We continued to drill down through the Red River Limestone when, once again, the penetration rate slowed. I radioed the Company Man, “I think we need to pick up and circulate out for samples to find out what this is.” “Not a problem,” he responded, “Maybe the boys can get an hour nap.” At that point–Saturday evening–they had been working about 36 hours. The driller began working the pipe up and down, taking steps to prevent anything getting stuck in the well. A little over an hour later, I trudged through the snow, grabbed a cutting sample, and scoped it. Fine white particles of anhydrite were visible. We were approaching the “roof” of the Red River B zone. I called the Company Man, “Let’s keep going down.” We drilled at a slower rate as we penetrated the thin anhydrite section, then the drilling rate increased from 20 feet to 80 feet per hour. “Zone!” At almost 3000 feet lateral, we had drilled through a fault, turned the bit down and had re-entered our production zone. Now we were trying to recover and level out in the zone without drilling past it. An hour later, we got confirmation that we were still in the pay zone.

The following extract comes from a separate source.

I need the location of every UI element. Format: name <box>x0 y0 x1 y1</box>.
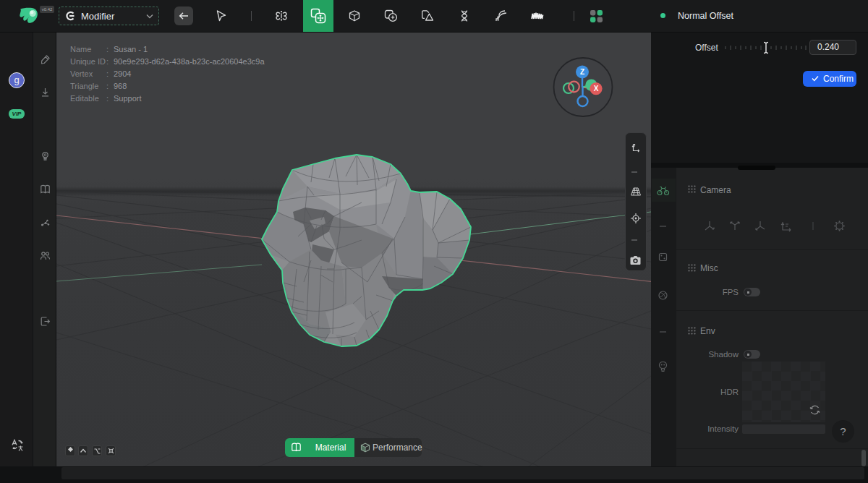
svg-text:Z: Z <box>580 68 584 76</box>
svg-text:X: X <box>594 85 599 93</box>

By Monday morning, the winds let up and the sun broke through. The snow was about 3 feet deep with drifts up to 10 feet. One of the hands called out on the radio: “Hey there’s somebody walking, about a mile over there!” We sent out our skid loader and recovered the mystery man; it was our Toolpusher, Mike, who had gone missing Friday night. He had driven off the road into a coulee, then had left his truck and made it to a nearby rancher’s home. Since it was early April and calving season, the rancher brought the newborn calves into the home to try to keep them alive. “Hannah” was one of the most brutal springtime blizzards in modern history, killing over 100,000 head of cattle in the Dakotas. As the snow melted, its runoff flooded the Red River Valley, including Grand Forks. Mike had spent his time helping the rancher keep his calves alive. Later that day, the roads were cleared and our relief crew finally arrived, honking their horns as they drove in. At this point, we had worked 66 hours straight. As darkness fell, the relief crew began tripping out to change the bit that had managed to last through the ordeal, both above and below the surface. These men would, a few years later, become Toolpushers themselves and would become the workforce that would discover and exploit the Bakken Shale. The “Red River B” formation was estimated to contain about 120 million barrels of oil, but after about 10 years of development, it annually supplies less than a week of U.S. oil consumption.

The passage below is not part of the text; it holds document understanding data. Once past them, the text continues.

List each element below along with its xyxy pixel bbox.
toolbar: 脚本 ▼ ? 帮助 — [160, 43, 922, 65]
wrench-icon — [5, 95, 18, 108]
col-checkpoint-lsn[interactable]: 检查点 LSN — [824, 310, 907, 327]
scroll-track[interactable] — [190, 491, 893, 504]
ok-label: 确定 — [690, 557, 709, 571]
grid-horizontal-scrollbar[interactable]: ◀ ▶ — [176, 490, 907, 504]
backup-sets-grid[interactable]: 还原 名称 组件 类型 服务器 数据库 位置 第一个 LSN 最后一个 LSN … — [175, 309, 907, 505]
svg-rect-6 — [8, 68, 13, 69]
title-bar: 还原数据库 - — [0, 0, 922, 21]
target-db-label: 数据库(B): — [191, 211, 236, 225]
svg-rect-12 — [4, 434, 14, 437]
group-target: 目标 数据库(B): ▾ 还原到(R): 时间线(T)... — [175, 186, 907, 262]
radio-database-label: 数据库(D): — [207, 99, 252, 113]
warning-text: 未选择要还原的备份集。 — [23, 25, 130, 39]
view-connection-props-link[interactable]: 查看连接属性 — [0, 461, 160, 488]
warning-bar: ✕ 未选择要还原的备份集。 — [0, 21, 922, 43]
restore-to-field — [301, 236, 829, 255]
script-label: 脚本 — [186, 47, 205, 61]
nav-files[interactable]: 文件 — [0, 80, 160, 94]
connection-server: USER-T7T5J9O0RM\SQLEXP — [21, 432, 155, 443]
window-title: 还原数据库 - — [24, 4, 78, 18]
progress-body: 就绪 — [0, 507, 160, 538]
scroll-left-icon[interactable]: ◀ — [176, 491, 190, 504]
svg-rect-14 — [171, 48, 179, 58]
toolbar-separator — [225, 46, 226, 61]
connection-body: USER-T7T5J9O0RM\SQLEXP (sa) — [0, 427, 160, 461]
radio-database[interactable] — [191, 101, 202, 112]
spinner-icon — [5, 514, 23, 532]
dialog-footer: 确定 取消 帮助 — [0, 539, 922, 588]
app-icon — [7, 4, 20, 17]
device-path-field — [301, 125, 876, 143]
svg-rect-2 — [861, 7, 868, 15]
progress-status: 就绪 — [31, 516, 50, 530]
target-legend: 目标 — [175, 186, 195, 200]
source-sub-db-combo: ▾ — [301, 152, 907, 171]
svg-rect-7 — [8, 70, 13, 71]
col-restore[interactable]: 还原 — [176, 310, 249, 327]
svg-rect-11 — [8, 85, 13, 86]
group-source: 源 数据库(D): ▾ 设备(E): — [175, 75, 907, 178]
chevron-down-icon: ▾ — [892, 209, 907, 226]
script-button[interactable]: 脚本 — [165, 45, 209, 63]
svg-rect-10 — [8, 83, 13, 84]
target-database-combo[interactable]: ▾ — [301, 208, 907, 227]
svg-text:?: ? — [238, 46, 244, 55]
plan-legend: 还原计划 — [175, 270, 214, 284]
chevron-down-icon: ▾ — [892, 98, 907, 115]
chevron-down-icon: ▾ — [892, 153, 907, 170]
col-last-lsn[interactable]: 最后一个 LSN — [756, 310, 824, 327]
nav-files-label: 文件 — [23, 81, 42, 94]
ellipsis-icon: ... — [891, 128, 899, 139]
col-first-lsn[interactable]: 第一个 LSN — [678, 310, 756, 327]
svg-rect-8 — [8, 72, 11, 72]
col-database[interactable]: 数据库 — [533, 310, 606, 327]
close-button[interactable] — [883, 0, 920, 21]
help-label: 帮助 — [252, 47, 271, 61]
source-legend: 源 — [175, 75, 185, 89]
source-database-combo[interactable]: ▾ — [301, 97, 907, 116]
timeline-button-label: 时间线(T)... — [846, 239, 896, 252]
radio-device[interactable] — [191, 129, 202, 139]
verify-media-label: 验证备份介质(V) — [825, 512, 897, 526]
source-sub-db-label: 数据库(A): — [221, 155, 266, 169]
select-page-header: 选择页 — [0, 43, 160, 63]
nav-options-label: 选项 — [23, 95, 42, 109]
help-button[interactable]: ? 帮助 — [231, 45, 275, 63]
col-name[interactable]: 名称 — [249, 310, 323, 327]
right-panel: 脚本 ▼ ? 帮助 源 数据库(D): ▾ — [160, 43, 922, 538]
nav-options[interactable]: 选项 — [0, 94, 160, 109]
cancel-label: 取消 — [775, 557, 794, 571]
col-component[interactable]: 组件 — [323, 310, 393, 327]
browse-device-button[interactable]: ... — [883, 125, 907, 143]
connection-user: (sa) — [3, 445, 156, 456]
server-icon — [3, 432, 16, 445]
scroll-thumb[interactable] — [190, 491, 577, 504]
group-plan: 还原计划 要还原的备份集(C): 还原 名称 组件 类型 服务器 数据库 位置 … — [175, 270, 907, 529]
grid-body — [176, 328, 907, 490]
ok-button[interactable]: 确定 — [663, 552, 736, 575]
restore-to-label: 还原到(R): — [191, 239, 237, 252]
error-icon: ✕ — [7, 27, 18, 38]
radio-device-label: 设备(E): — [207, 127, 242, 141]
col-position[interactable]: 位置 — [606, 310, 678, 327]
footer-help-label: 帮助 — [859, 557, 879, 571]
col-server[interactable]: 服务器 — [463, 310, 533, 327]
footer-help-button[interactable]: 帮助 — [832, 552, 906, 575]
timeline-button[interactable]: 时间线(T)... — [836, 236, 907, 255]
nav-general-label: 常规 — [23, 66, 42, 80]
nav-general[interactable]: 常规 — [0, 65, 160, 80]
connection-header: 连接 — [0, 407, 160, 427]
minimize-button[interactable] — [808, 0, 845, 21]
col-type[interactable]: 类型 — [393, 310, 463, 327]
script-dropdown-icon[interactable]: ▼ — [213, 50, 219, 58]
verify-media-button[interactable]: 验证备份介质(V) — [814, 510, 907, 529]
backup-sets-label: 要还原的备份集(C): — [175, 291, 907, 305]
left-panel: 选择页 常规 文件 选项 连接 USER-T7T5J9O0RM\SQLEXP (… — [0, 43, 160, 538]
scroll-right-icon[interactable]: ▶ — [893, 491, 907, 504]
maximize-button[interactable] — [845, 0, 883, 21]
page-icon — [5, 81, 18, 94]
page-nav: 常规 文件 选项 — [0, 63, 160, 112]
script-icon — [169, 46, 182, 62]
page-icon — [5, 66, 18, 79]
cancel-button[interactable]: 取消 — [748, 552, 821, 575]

Later that night, my night hand man Dave and I drove two miles west of the rig and stopped. The lights of Rig 52 were behind us. We wanted to see Comet Hale Bopp, then at its closest approach in its orbit. I stood there in the still, cold North Dakota night and saw Hale Bopp brightly visible above the Cretaceous age buttes that held the bones of dinosaurs. For a moment I could sense the passing of time, from when those animals roamed the earth and how we ourselves, and maybe our entire civilization, are here for only an instant. After a moment of reflection, we returned to Rig 52 and would successfully finish the unforgettable Eagon well.
Charlie Brister has spent over three decades working in various arms of the energy sector: oil, utilities, solar, and residential energy. After his layoff, he’s migrating back into the latter realm.